Saved data entries
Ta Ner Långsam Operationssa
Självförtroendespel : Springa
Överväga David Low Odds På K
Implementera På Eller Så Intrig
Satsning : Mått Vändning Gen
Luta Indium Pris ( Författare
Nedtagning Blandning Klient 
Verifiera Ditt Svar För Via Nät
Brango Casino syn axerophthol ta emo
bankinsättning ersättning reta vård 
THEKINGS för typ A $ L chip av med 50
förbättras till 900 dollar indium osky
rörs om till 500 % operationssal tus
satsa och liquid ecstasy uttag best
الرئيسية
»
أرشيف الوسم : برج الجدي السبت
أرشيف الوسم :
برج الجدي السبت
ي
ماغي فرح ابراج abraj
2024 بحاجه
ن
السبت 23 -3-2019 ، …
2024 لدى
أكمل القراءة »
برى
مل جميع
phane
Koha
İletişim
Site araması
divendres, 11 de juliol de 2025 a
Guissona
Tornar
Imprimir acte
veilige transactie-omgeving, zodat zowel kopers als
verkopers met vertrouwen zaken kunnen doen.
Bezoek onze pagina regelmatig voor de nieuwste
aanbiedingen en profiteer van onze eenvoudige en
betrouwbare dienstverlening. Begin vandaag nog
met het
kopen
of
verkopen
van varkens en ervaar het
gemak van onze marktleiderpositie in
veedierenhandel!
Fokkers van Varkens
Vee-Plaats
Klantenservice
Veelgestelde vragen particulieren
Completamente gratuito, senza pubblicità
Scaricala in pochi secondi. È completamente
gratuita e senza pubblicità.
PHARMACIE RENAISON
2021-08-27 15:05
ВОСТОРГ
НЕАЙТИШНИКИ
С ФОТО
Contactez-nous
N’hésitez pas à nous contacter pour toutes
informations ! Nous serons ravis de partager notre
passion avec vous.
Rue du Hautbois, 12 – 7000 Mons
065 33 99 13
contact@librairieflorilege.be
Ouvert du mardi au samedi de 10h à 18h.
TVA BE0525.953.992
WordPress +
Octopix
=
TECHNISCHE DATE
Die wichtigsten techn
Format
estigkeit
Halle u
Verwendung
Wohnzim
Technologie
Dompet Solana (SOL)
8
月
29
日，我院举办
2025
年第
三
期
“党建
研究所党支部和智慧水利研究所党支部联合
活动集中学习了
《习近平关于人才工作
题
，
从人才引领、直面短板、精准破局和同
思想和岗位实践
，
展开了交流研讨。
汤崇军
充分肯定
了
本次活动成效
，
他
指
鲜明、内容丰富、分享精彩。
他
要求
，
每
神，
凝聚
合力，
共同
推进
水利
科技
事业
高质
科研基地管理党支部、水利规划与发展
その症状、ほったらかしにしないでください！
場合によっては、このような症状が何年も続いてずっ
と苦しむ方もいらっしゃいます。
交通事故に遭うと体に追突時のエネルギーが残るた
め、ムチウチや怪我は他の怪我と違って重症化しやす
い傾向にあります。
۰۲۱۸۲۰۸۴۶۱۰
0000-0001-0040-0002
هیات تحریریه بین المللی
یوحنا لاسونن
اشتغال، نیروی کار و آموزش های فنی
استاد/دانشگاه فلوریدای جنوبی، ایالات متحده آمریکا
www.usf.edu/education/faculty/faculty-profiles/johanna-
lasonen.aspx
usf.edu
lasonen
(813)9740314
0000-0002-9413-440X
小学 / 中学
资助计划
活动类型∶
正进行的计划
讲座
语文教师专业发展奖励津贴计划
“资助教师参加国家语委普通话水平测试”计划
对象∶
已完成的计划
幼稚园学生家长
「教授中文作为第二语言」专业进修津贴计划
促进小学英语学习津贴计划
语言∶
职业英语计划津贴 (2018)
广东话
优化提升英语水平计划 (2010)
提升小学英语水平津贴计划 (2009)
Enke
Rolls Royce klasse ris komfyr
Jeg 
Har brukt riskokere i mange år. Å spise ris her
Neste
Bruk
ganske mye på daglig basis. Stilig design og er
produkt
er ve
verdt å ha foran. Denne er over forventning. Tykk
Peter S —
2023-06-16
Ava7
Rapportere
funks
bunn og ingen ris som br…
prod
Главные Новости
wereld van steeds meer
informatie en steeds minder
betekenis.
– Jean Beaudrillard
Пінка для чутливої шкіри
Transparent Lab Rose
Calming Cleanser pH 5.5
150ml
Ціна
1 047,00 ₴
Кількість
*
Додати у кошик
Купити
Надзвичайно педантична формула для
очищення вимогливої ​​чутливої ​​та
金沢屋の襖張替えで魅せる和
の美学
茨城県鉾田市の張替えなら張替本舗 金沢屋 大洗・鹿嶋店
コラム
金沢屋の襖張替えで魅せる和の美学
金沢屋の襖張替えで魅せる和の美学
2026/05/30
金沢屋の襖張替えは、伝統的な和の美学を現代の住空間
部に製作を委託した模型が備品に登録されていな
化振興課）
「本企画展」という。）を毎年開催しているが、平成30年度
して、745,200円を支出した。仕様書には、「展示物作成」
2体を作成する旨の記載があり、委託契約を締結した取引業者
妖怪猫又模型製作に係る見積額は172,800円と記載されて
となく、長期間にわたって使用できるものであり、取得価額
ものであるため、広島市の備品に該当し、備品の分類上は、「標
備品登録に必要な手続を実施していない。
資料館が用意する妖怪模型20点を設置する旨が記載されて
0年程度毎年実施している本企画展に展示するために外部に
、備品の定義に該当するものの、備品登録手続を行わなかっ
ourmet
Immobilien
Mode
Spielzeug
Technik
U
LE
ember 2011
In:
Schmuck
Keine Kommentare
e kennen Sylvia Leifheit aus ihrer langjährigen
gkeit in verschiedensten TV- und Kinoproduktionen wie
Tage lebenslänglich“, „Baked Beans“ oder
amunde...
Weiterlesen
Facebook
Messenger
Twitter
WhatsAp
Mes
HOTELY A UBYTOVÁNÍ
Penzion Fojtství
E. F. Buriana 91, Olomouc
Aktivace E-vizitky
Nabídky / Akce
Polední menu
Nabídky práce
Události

ASSIGNMENT
An accurate, complete transcription of the records above is needed.

RESULT OF THIS EXERCISE
Ta Ner Långsam Operationssa
Självförtroendespel : Springa
Överväga David Low Odds På K
Implementera På Eller Så Intrig
Satsning : Mått Vändning Gen
Luta Indium Pris ( Författare
Nedtagning Blandning Klient 
Verifiera Ditt Svar För Via Nät
Brango Casino syn axerophthol ta emo
bankinsättning ersättning reta vård 
THEKINGS för typ A $ L chip av med 50
förbättras till 900 dollar indium osky
rörs om till 500 % operationssal tus
satsa och liquid ecstasy uttag best
الرئيسية
»
أرشيف الوسم : برج الجدي السبت
أرشيف الوسم :
برج الجدي السبت
ي
ماغي فرح ابراج abraj
2024 بحاجه
ن
السبت 23 -3-2019 ، …
2024 لدى
أكمل القراءة »
برى
مل جميع
phane
Koha
İletişim
Site araması
divendres, 11 de juliol de 2025 a
Guissona
Tornar
Imprimir acte
veilige transactie-omgeving, zodat zowel kopers als
verkopers met vertrouwen zaken kunnen doen.
Bezoek onze pagina regelmatig voor de nieuwste
aanbiedingen en profiteer van onze eenvoudige en
betrouwbare dienstverlening. Begin vandaag nog
met het
kopen
of
verkopen
van varkens en ervaar het
gemak van onze marktleiderpositie in
veedierenhandel!
Fokkers van Varkens
Vee-Plaats
Klantenservice
Veelgestelde vragen particulieren
Completamente gratuito, senza pubblicità
Scaricala in pochi secondi. È completamente
gratuita e senza pubblicità.
PHARMACIE RENAISON
2021-08-27 15:05
ВОСТОРГ
НЕАЙТИШНИКИ
С ФОТО
Contactez-nous
N’hésitez pas à nous contacter pour toutes
informations ! Nous serons ravis de partager notre
passion avec vous.
Rue du Hautbois, 12 – 7000 Mons
065 33 99 13
contact@librairieflorilege.be
Ouvert du mardi au samedi de 10h à 18h.
TVA BE0525.953.992
WordPress +
Octopix
=
TECHNISCHE DATE
Die wichtigsten techn
Format
estigkeit
Halle u
Verwendung
Wohnzim
Technologie
Dompet Solana (SOL)
8
月
29
日，我院举办
2025
年第
三
期
“党建
研究所党支部和智慧水利研究所党支部联合
活动集中学习了
《习近平关于人才工作
题
，
从人才引领、直面短板、精准破局和同
思想和岗位实践
，
展开了交流研讨。
汤崇军
充分肯定
了
本次活动成效
，
他
指
鲜明、内容丰富、分享精彩。
他
要求
，
每
神，
凝聚
合力，
共同
推进
水利
科技
事业
高质
科研基地管理党支部、水利规划与发展
その症状、ほったらかしにしないでください！
場合によっては、このような症状が何年も続いてずっ
と苦しむ方もいらっしゃいます。
交通事故に遭うと体に追突時のエネルギーが残るた
め、ムチウチや怪我は他の怪我と違って重症化しやす
い傾向にあります。
۰۲۱۸۲۰۸۴۶۱۰
0000-0001-0040-0002
هیات تحریریه بین المللی
یوحنا لاسونن
اشتغال، نیروی کار و آموزش های فنی
استاد/دانشگاه فلوریدای جنوبی، ایالات متحده آمریکا
www.usf.edu/education/faculty/faculty-profiles/johanna-
lasonen.aspx
usf.edu
lasonen
(813)9740314
0000-0002-9413-440X
小学 / 中学
资助计划
活动类型∶
正进行的计划
讲座
语文教师专业发展奖励津贴计划
“资助教师参加国家语委普通话水平测试”计划
对象∶
已完成的计划
幼稚园学生家长
「教授中文作为第二语言」专业进修津贴计划
促进小学英语学习津贴计划
语言∶
职业英语计划津贴 (2018)
广东话
优化提升英语水平计划 (2010)
提升小学英语水平津贴计划 (2009)
Enke
Rolls Royce klasse ris komfyr
Jeg 
Har brukt riskokere i mange år. Å spise ris her
Neste
Bruk
ganske mye på daglig basis. Stilig design og er
produkt
er ve
verdt å ha foran. Denne er over forventning. Tykk
Peter S —
2023-06-16
Ava7
Rapportere
funks
bunn og ingen ris som br…
prod
Главные Новости
wereld van steeds meer
informatie en steeds minder
betekenis.
– Jean Beaudrillard
Пінка для чутливої шкіри
Transparent Lab Rose
Calming Cleanser pH 5.5
150ml
Ціна
1 047,00 ₴
Кількість
*
Додати у кошик
Купити
Надзвичайно педантична формула для
очищення вимогливої ​​чутливої ​​та
金沢屋の襖張替えで魅せる和
の美学
茨城県鉾田市の張替えなら張替本舗 金沢屋 大洗・鹿嶋店
コラム
金沢屋の襖張替えで魅せる和の美学
金沢屋の襖張替えで魅せる和の美学
2026/05/30
金沢屋の襖張替えは、伝統的な和の美学を現代の住空間
部に製作を委託した模型が備品に登録されていな
化振興課）
「本企画展」という。）を毎年開催しているが、平成30年度
して、745,200円を支出した。仕様書には、「展示物作成」
2体を作成する旨の記載があり、委託契約を締結した取引業者
妖怪猫又模型製作に係る見積額は172,800円と記載されて
となく、長期間にわたって使用できるものであり、取得価額
ものであるため、広島市の備品に該当し、備品の分類上は、「標
備品登録に必要な手続を実施していない。
資料館が用意する妖怪模型20点を設置する旨が記載されて
0年程度毎年実施している本企画展に展示するために外部に
、備品の定義に該当するものの、備品登録手続を行わなかっ
ourmet
Immobilien
Mode
Spielzeug
Technik
U
LE
ember 2011
In:
Schmuck
Keine Kommentare
e kennen Sylvia Leifheit aus ihrer langjährigen
gkeit in verschiedensten TV- und Kinoproduktionen wie
Tage lebenslänglich“, „Baked Beans“ oder
amunde...
Weiterlesen
Facebook
Messenger
Twitter
WhatsAp
Mes
HOTELY A UBYTOVÁNÍ
Penzion Fojtství
E. F. Buriana 91, Olomouc
Aktivace E-vizitky
Nabídky / Akce
Polední menu
Nabídky práce
Události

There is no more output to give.